Svolta iper-privatizzante
Cosa succede quindi a questa millantata “collaborazione” tra scuole ed aziende? Che i docenti laureati verranno sostituiti da formatori e rappresentanti delle imprese. Negli ITS la legge prevede che il 60% della docenza debba provenire dal mondo dei privati e delle imprese. Si realizzerebbe così una spaventosa privatizzazione della indirizzo che porterà ad un selvaggio mercato di formatori, consulenti, divulgatori, esperti e così via che divoreranno un mercato già in forte (e perenne) crisi. Come se non bastasse, le imprese non contribuiranno economicamente alla grande innovazione di cui godranno i benefici. I costi ricadranno sulle casse pubbliche e ovviamente su famiglie e studenti: il che sembra cozzare con la volontà del Ministro di varare una innovazione “a costo zero”. Per gli ITS sono già stati stbensìati 1,5 miliardi di euro: basteranno per pagare i formatori che saranno chiamati dalle scuole a far la loro lezione magistrale?

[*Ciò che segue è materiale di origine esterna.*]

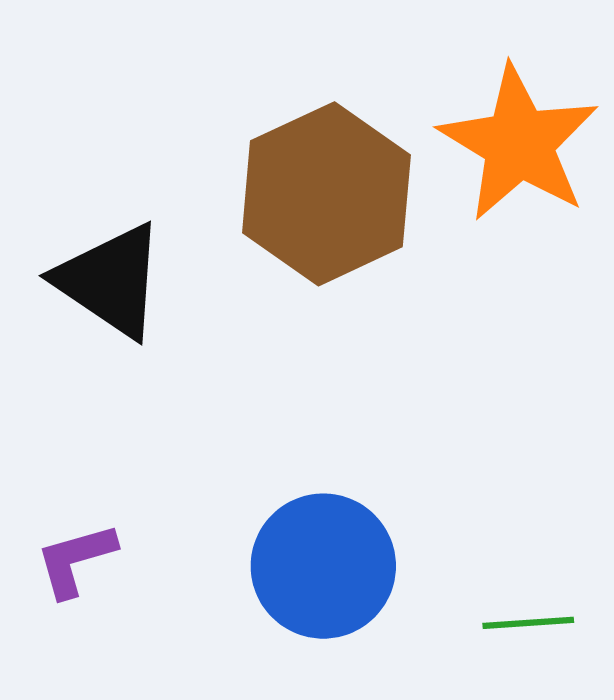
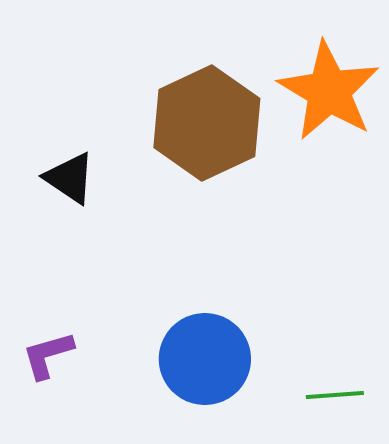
black triangle: (110, 281) -> (70, 178), size x0.7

Insomma detto papale papale questa innovazione sembra proprio quello che è: più privati, più alternanza, più avviamento e meno “conoscenza”; ovvero tutti punti su cui il Leghista sta battendo già da parecchio epoca. Sembra proprio che il centrodestra abbia sostenuto un’idea di creazione di latodopera “superflua” per creare un ibrido di indirizzo che finirà per fare gli interessi dei grandi capitali finbensìari più che costruire cittadini italiani formati tecnicamente e culturalmente saldi. Un rischioso pizzicato di non ritorno che si avvicina sempre di più. Se dovesse proseguire bisogna preparare le barricate.
Sergio Filacchioni
L’articolo La innovazione Valditara: zitta zitta, la distruzione della indirizzo va avanti proviene da Il Primato Nazionale.